> Problem to work on
Using the data below, restate exactly every line from the one with "her a prateleira para" up to and including the one with "مما يجعل هذا". No picture belongs in it.

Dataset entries
────

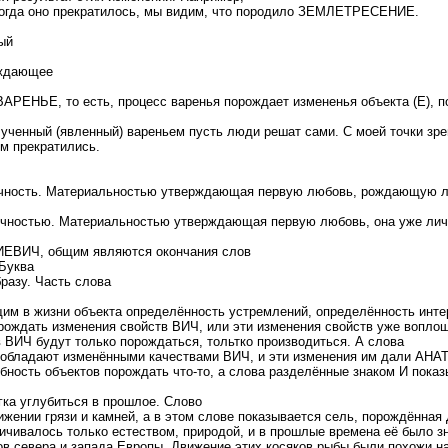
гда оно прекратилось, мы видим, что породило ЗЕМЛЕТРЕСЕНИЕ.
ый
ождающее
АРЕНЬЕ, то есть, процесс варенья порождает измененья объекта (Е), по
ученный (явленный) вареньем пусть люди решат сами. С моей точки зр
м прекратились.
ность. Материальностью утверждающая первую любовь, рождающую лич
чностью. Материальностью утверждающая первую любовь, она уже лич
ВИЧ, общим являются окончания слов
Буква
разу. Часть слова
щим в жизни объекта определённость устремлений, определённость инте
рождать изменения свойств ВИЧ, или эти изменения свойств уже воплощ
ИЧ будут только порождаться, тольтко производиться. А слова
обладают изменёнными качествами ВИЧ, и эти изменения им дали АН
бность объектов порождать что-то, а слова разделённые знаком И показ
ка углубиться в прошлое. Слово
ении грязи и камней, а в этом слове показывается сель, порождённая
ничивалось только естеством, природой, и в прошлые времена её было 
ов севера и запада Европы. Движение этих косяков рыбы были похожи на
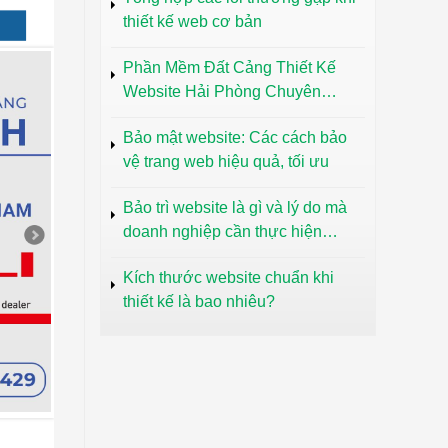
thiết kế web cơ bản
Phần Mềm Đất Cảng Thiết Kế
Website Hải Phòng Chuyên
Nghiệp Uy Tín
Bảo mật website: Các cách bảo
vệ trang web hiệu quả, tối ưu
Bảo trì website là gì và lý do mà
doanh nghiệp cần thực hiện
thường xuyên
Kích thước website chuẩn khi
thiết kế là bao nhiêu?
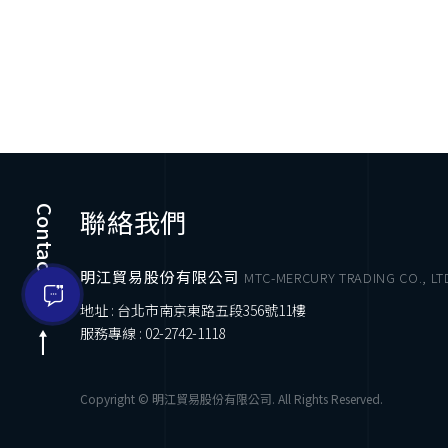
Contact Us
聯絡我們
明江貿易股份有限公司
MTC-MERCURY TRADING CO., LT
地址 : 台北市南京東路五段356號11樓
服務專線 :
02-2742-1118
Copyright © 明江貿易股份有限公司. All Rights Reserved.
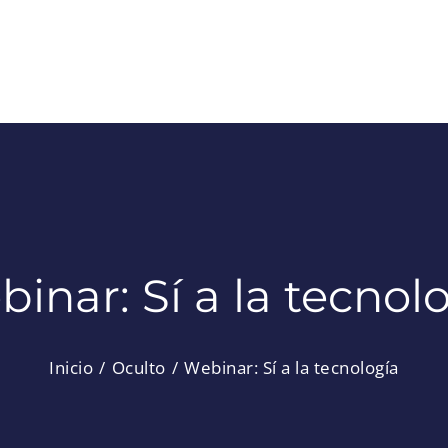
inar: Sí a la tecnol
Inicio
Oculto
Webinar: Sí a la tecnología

────

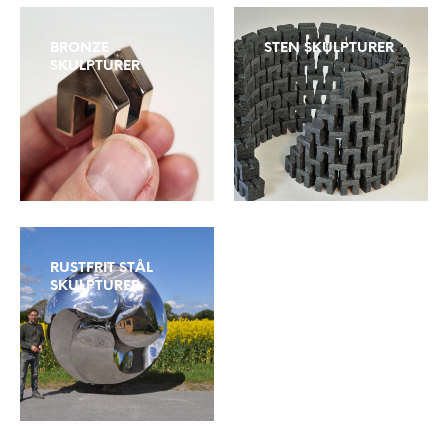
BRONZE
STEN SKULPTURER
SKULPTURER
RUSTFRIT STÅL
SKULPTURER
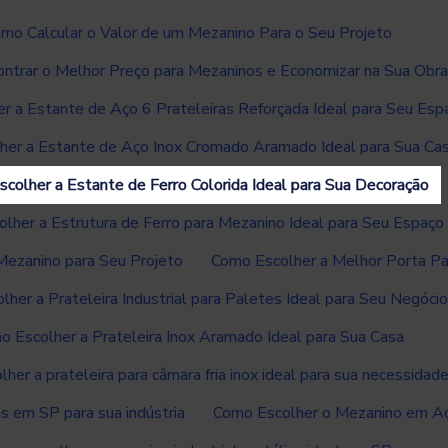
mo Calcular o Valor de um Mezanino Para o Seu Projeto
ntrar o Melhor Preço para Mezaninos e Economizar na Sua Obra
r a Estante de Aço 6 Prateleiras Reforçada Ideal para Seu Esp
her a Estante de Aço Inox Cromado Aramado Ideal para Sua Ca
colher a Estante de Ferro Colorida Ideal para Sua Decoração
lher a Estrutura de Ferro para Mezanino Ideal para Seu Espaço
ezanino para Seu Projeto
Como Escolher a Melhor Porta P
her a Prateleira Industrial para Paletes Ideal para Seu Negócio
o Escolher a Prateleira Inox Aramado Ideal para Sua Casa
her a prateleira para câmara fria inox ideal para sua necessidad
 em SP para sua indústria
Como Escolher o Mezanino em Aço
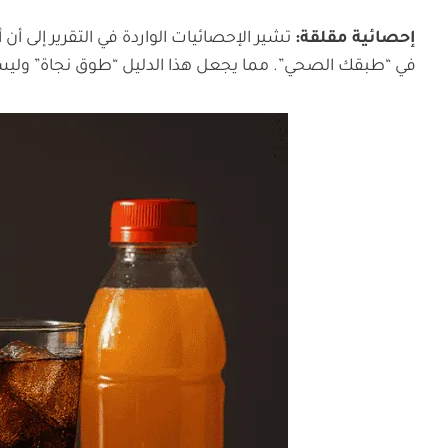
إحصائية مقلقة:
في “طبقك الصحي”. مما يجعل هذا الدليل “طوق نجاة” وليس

────

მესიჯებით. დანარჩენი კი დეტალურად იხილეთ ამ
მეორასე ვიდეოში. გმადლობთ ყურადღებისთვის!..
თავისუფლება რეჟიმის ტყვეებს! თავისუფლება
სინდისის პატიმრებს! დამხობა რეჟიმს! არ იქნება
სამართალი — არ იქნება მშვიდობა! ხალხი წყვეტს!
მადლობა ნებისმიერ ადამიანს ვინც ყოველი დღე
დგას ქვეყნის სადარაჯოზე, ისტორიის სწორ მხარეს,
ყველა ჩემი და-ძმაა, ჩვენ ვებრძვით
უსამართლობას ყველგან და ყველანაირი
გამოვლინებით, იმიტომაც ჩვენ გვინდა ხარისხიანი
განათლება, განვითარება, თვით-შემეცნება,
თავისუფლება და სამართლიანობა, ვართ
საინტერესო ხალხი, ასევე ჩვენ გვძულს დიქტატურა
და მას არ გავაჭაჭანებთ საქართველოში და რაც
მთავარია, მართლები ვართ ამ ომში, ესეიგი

────

> Solution to the exercise
her a prateleira para câmara fria inox ideal para sua necessidad
 em SP para sua indústria
Como Escolher o Mezanino em Aço
إحصائية مقلقة:
في “طبقك الصحي”. مما يجعل هذا الدليل “طوق نجاة” وليس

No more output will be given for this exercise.